Harmony: Somebody remembered to pick me up the sweetest unicorn. Guess someone was feeling guilty for standing me up in tenth grade. Brad: What? Had to get her something. She sired me. Peaches: Sire-whipped.

'Beneath You'


Natter 40: The Nice One  

Off-topic discussion. Wanna talk about corsets, duct tape, or physics? This is the place. Detailed discussion of any current-season TV must be whitefonted.


brenda m - Nov 12, 2005 4:18:38 pm PST #3595 of 10006
If you're going through hell/keep on going/don't slow down/keep your fear from showing/you might be gone/'fore the devil even knows you're there

Didn't Carl Weathers die? So not a very good campaigner.

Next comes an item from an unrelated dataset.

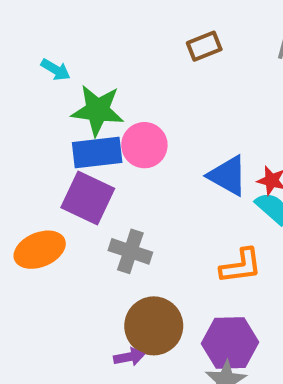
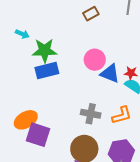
pink circle: (144, 145) -> (95, 60), moved
purple square: (88, 198) -> (38, 135), moved
gray cross: (130, 251) -> (91, 114), moved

What the hell was in that mud?

Hey, I didn't say it was a good plan.


§ ita § - Nov 12, 2005 4:20:42 pm PST #3596 of 10006
Well not canonically, no, but this is transformative fiction.

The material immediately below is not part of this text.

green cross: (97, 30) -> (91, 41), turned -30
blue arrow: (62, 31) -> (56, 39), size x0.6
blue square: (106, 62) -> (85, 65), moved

I didn't say it was a good plan

Yet...it worked.


DXMachina - Nov 12, 2005 4:23:59 pm PST #3597 of 10006
You always do this. We get tipsy, and you take advantage of my love of the scientific method.

Didn't Carl Weathers die?

Only in Rocky IV.


§ ita § - Nov 12, 2005 4:25:30 pm PST #3598 of 10006
Well not canonically, no, but this is transformative fiction.

And in Predator.


Gus - Nov 12, 2005 4:27:34 pm PST #3599 of 10006
Bag the crypto. Say what is on your mind.

ita is always wrong. Gus is always right. If you are a new Buffista, you should always recall these salient facts.

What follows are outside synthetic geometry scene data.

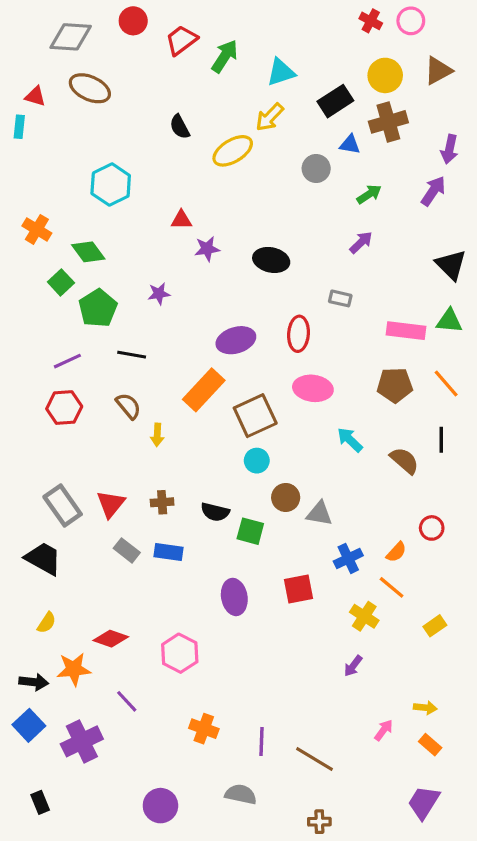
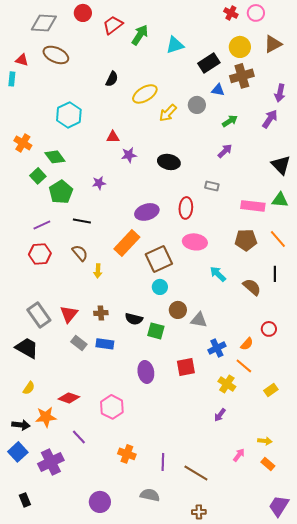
yellow arrow: (270, 117) -> (168, 113), moved
black semicircle: (180, 127) -> (112, 79), turned -126
purple trapezoid: (424, 802) -> (279, 506), moved

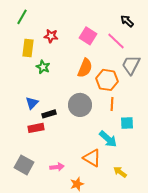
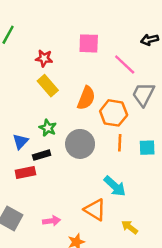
black arrow: (127, 21) -> (150, 40), moved, turned -56
pink square: (88, 36) -> (89, 43), moved, turned -30
yellow rectangle: (28, 48) -> (48, 86), moved, turned -48
green star: (43, 67) -> (48, 128), moved
cyan square: (127, 123) -> (147, 148), moved

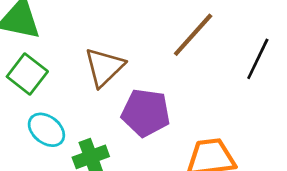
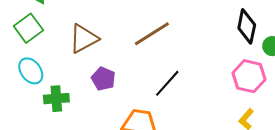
black line: (258, 59) -> (167, 83), moved
purple pentagon: (146, 113) -> (103, 79), size x0.7

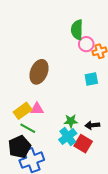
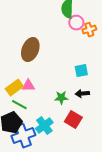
cyan square: (91, 79) -> (81, 71), moved
black arrow: (92, 125) -> (82, 94), moved
cyan cross: (68, 136) -> (44, 126), moved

Laura - Nov 12, 2005 4:41:43 pm PST #3600 of 10006
Our wings are not tired.

Cleaning out my trash I see that Thunderbird has decided that a message with the subject "Date Single Christians" is junk. Ya think?

Time for me to say g'night. I'm going to crawl in bed with a book as it has been a long day.


Gus - Nov 12, 2005 4:44:14 pm PST #3601 of 10006
Bag the crypto. Say what is on your mind.

You know. I make the jokes. Some of them fall flat.


tommyrot - Nov 12, 2005 4:49:50 pm PST #3602 of 10006
Sir, it's not an offence to let your cat eat your bacon. Okay? And we don't arrest cats, I'm very sorry.

I can't imagine the sort of mud that stays cool while you're wering two mm of it.

I fan-wanked it to be that the mud is cool at first, and it also provides some cooling due to evaporation. So maybe he's invisible to Predator for a few minutes.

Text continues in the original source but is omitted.